Oxfam has been banging on to good effect recently about extreme global inequality in income and wealth. Over many years, we have also been making the case for universal health and education. It turns out the link between the two is stronger than I’d realized, according to ‘Working for the Many: Public Services fight Inequality’, a new paper published today.
We normally discuss inequality before and after tax (eg it’s progressive taxation that really brings Europe’s inequality down). But recent work published by the OECD and World Bank has put a monetary value on the ‘virtual income’ provided by public services. This produces some startling findings on inequality.
‘Public services mitigate the impact of skewed income distribution, and redistribute by putting ‘virtual income’ into everyone’s pockets. For the poorest, those on meagre salaries, though, this ‘virtual income’ can be as much as – or even more than – their actual income. On average, in OECD countries, public services are worth the equivalent of a huge 76 per cent of the post-tax income of the poorest group, and just 14 per cent of the richest. It is in the context of huge disparities of income that we see the true equalizing power of public services.

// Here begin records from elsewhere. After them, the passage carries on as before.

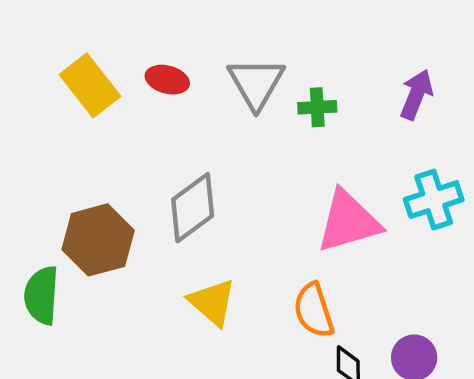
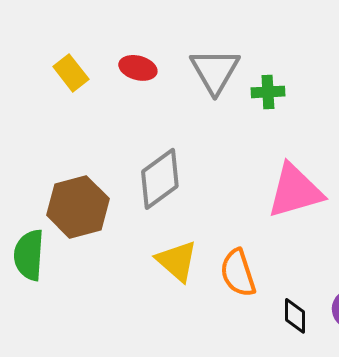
yellow rectangle: (90, 85) -> (71, 73), size x0.7
orange semicircle: (314, 310) -> (238, 273), moved

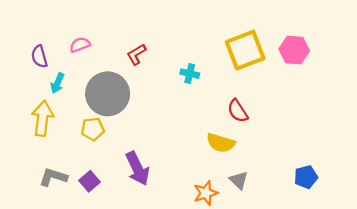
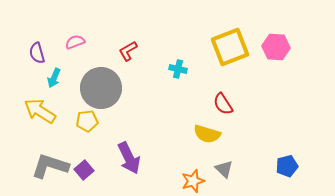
yellow arrow: (43, 118) -> (40, 111), turned -64
gray L-shape: (53, 177) -> (50, 166), size x1.4

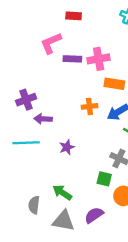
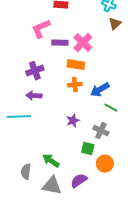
pink cross: (99, 59) -> (83, 43), turned -36
orange rectangle: (114, 84) -> (76, 65), moved
purple cross: (26, 100) -> (35, 71), moved
purple star: (67, 147) -> (73, 121), moved

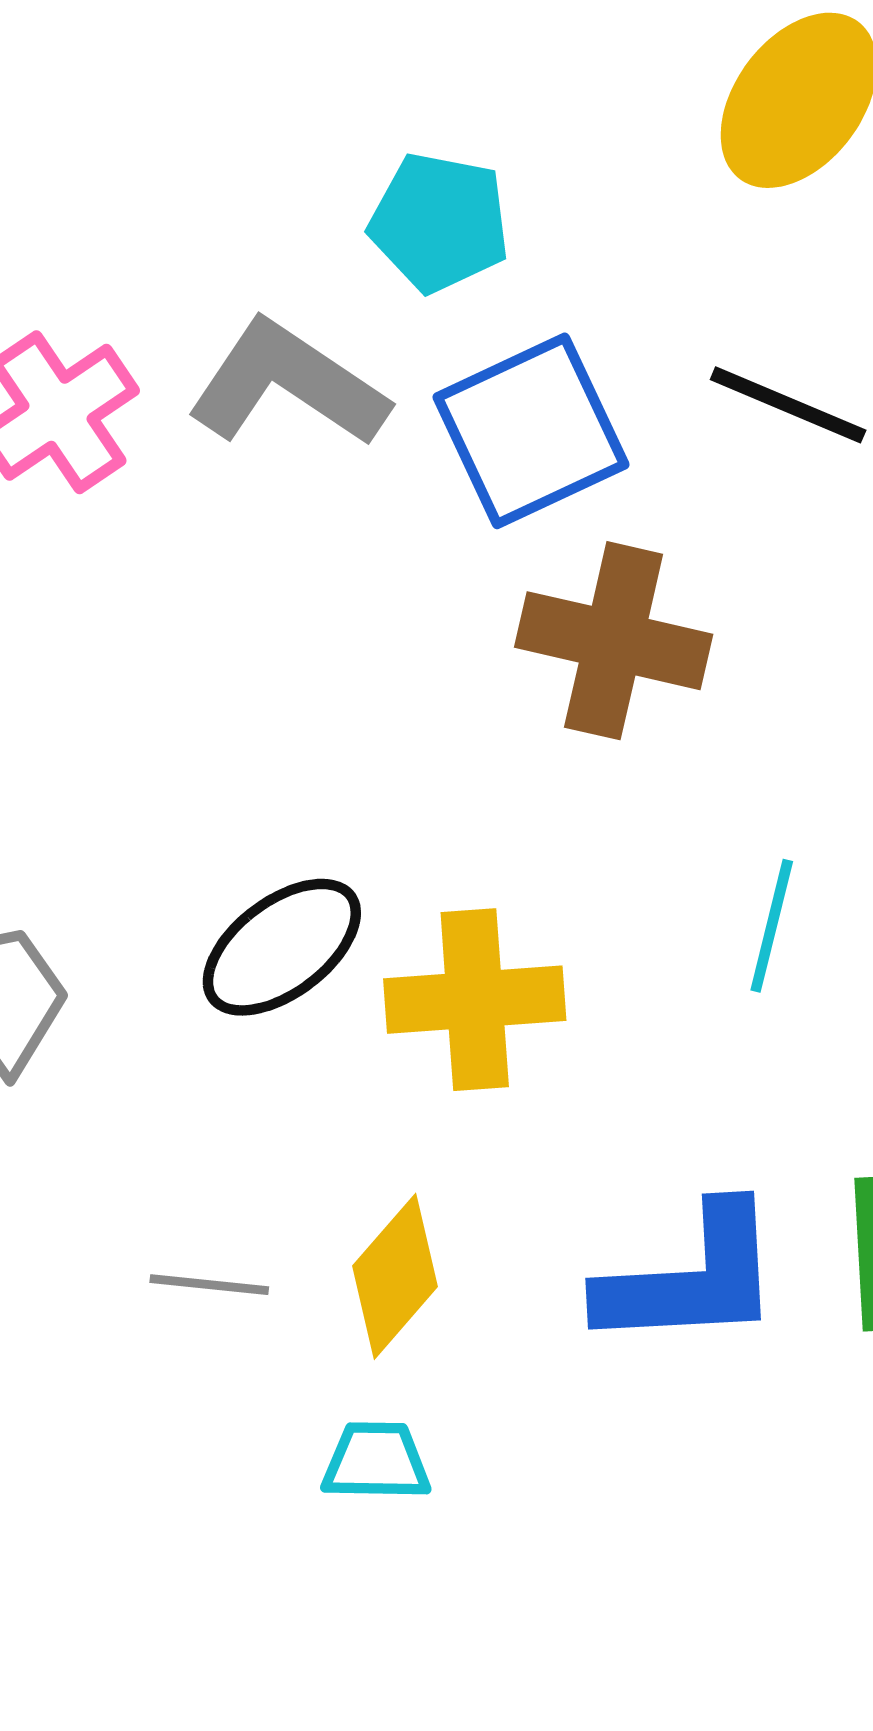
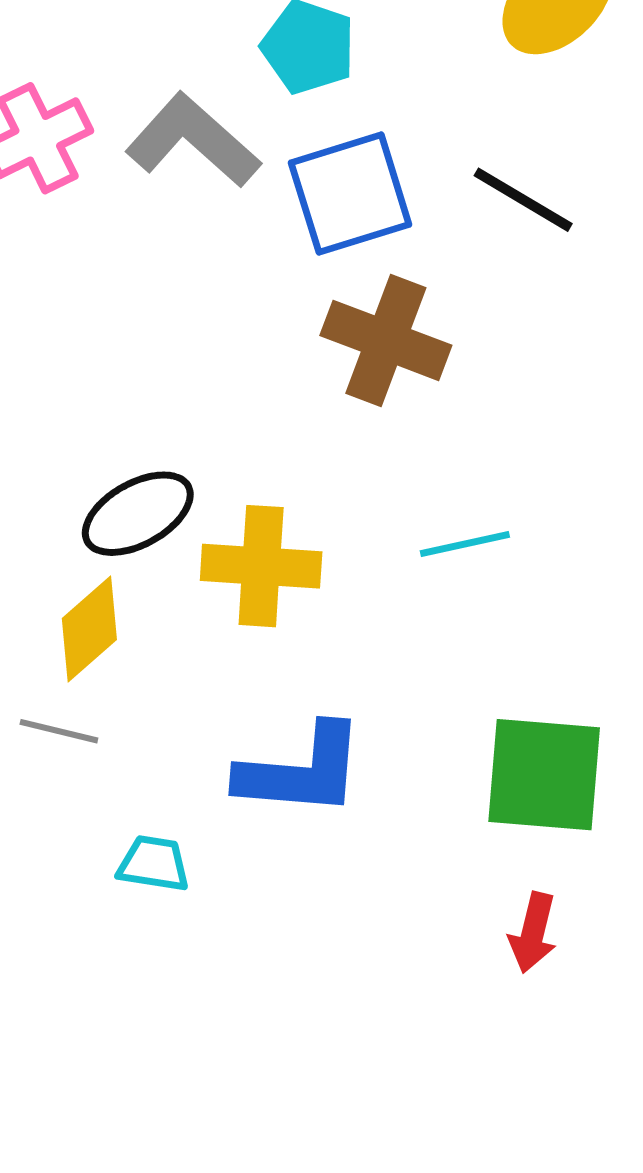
cyan line: (772, 926) -> (465, 544), turned 56
yellow diamond: (395, 1276) -> (89, 629), moved
blue L-shape: (691, 1278) -> (301, 771), moved

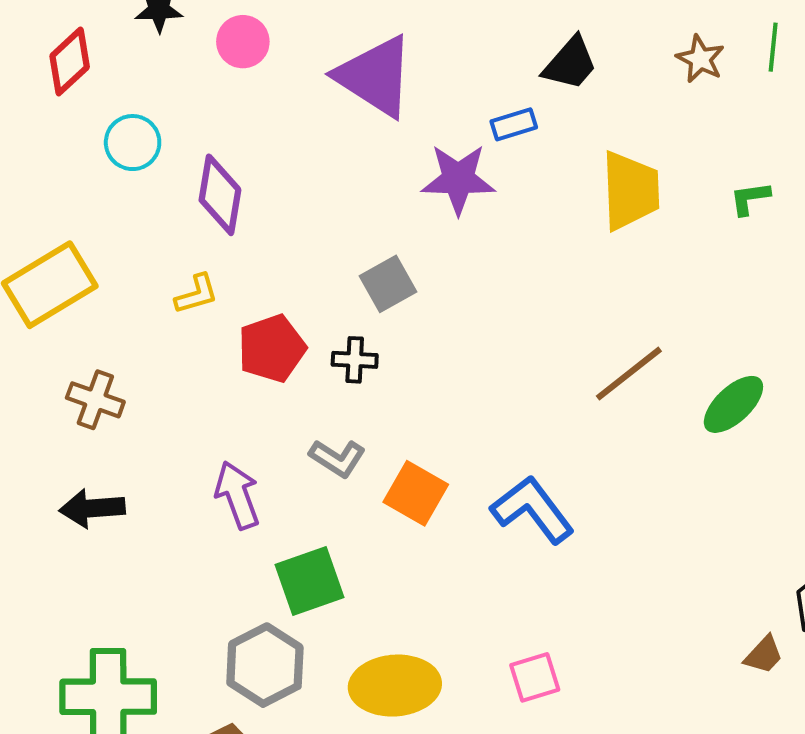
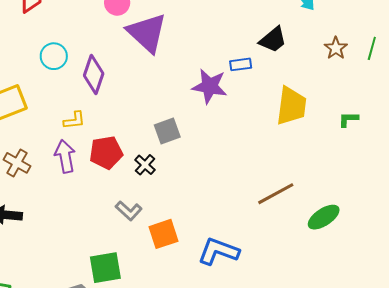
purple triangle: (375, 76) -> (147, 33), moved
cyan circle: (133, 143) -> (54, 56), moved
black cross: (355, 360) -> (145, 165), turned 30
orange square: (416, 493) -> (164, 234), turned 32
purple arrow: (237, 495) -> (65, 156), moved
blue L-shape: (533, 510) -> (218, 251), turned -42

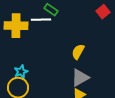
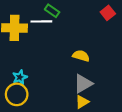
yellow semicircle: (78, 52) -> (81, 56), turned 77

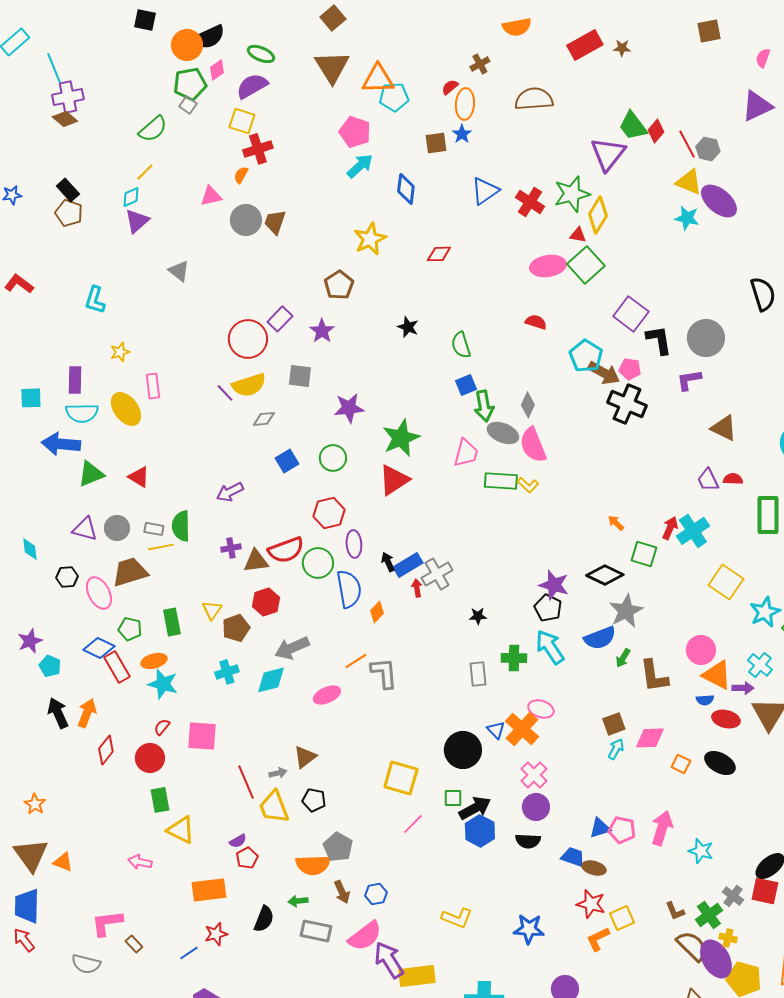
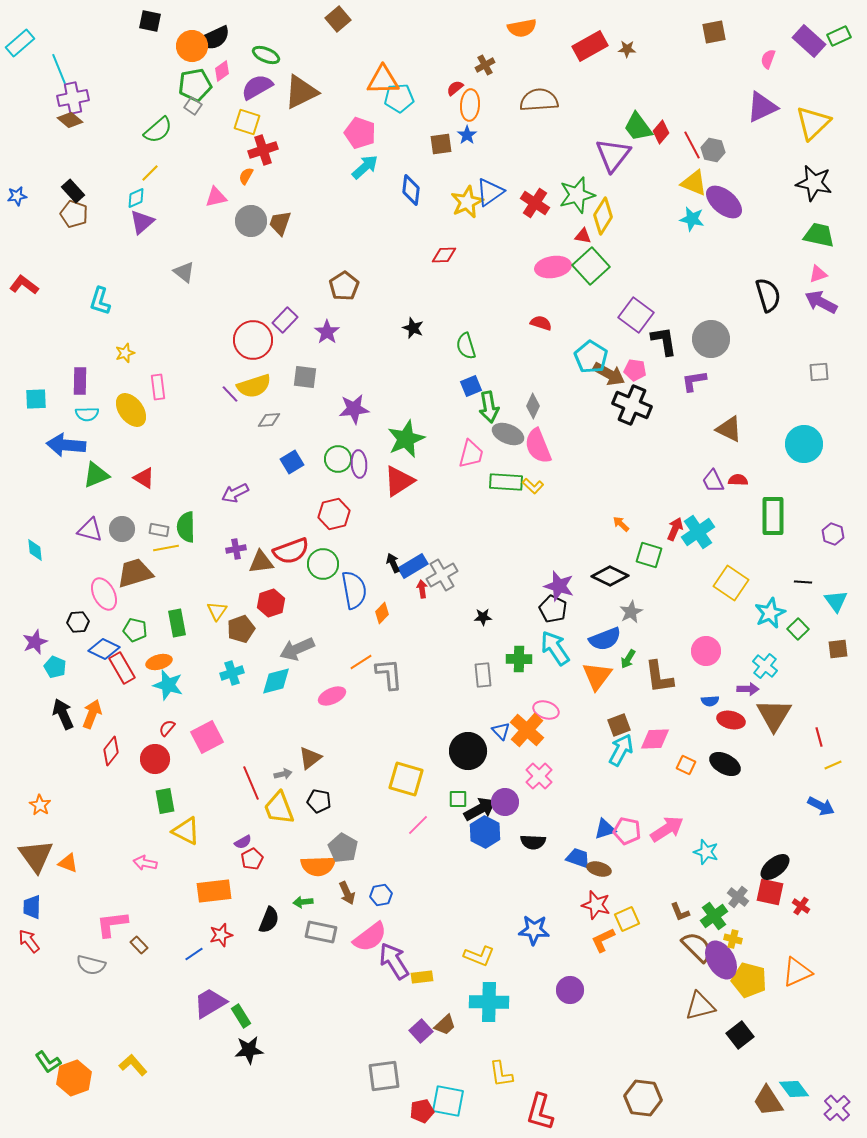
brown triangle: (332, 67) -> (301, 92), moved, turned 36
yellow star: (370, 239) -> (467, 202), moved
cyan semicircle: (82, 413) -> (87, 414), size x0.7
purple ellipse: (354, 544) -> (359, 464), moved
black hexagon: (67, 577) -> (78, 622), moved
gray star: (626, 611) -> (631, 612), size x0.7
orange triangle: (717, 675) -> (597, 676), moved, turned 40
pink square: (202, 736) -> (207, 737), turned -32
cyan arrow: (616, 749) -> (621, 750), size x1.5
purple circle: (536, 807) -> (505, 802), moved
pink arrow: (662, 828) -> (667, 829), turned 40
blue trapezoid: (27, 906) -> (32, 907), size x0.7
yellow L-shape: (457, 918) -> (479, 956), moved
yellow rectangle: (417, 976) -> (422, 977), size x0.6

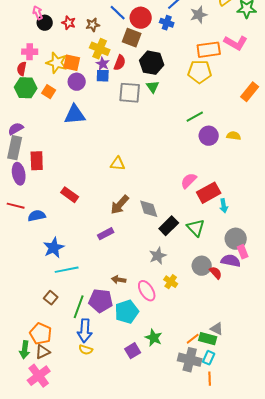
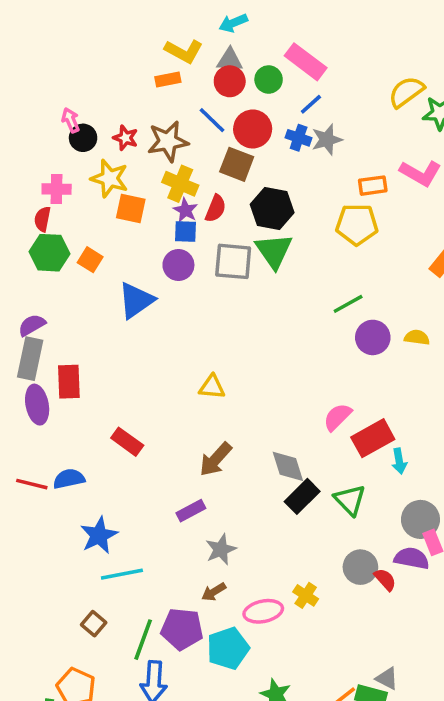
gray star: (199, 15) -> (327, 140), moved
brown star: (93, 25) -> (168, 141), size x1.6
orange rectangle: (209, 50) -> (373, 186), size x0.7
yellow star: (57, 63) -> (110, 178), moved
purple circle: (77, 82) -> (178, 265), moved
green triangle: (153, 87) -> (274, 251), size x1.6
blue triangle: (75, 115) -> (136, 300), turned -30
red line: (16, 206) -> (32, 484), moved
gray diamond: (149, 209) -> (288, 466), moved
gray star: (158, 256) -> (221, 549), moved
brown arrow: (119, 280) -> (214, 592), turned -40
pink ellipse: (147, 291) -> (263, 611), turned -70

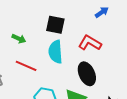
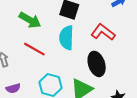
green arrow: (19, 39) -> (30, 20), size x1.5

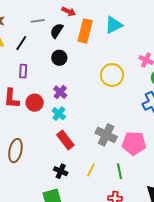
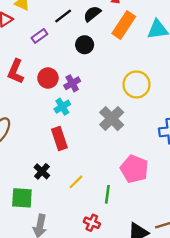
black line: (21, 43) -> (63, 16), moved
purple rectangle: (23, 71) -> (39, 36), moved, turned 32
red circle: (35, 103) -> (48, 78), moved
gray cross: (106, 135) -> (112, 119), moved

The ‘virtual income’ provided by public services reduces income inequality in OECD countries by an average of 20 per cent, and by between 10 and 20 per cent in six Latin American countries (Argentina, Bolivia, Brazil, Mexico and Uruguay – see graph). Evidence from the IMF, Asia, and more than 70 developing and transition countries shows the same underlying patterns in the world’s poorest countries: public services tackle inequality the world over.
In Mexico, and even in Brazil with its award-winning Bolsa Familia cash-transfer scheme, education and healthcare make double the contribution to reducing economic inequality that tax and benefits make alone. But regressive taxation in many Latin American countries, including Brazil, is undermining the potential to combat inequality through fiscal redistribution, and preventing even greater investment in health and education.
This evidence underlines a double imperative for governments: to ensure progressive taxation that can redistribute once when collected and again when spent on inequality-busting public services.’
And seen through the eyes of inequality and redistribution, the private v public debate becomes even starker:
‘Far from being a magical solution to providing universal access to health and education services, private provision of services skews their benefit towards the richest. Amongst the poorest 60 per cent of Indian women, the majority turn to public sector facilities to give birth, whilst the majority of those in the top 40 per cent give birth in a private facility. In three of the best performing Asian countries that have met or are close to meeting Universal Health Coverage – Sri Lanka, Malaysia and Hong Kong – the private sector is serving the richest far more than the poorest. Fortunately, in these cases the public sector has compensated.
Services must be free at point of delivery to reach their inequality-busting potential. Health user fees cause 150 million people around the world to suffer financial catastrophe each year. For the poorest 20 per cent of families in Pakistan, sending all children to a private low-fee school would cost approximately 127 per cent of that household’s income. The trend is the same in Malawi and in rural India.
Whereas public services provide everyone with ‘virtual income’, fighting inequality by putting more in the pockets of the poorest; user fees and private services have the opposite effect. Fees take more away from the actual income of poor people, and private services benefit the richest first and foremost. This is the wrong medicine for the inequality epidemic.’
Smart and important work by Emma Seery and colleagues.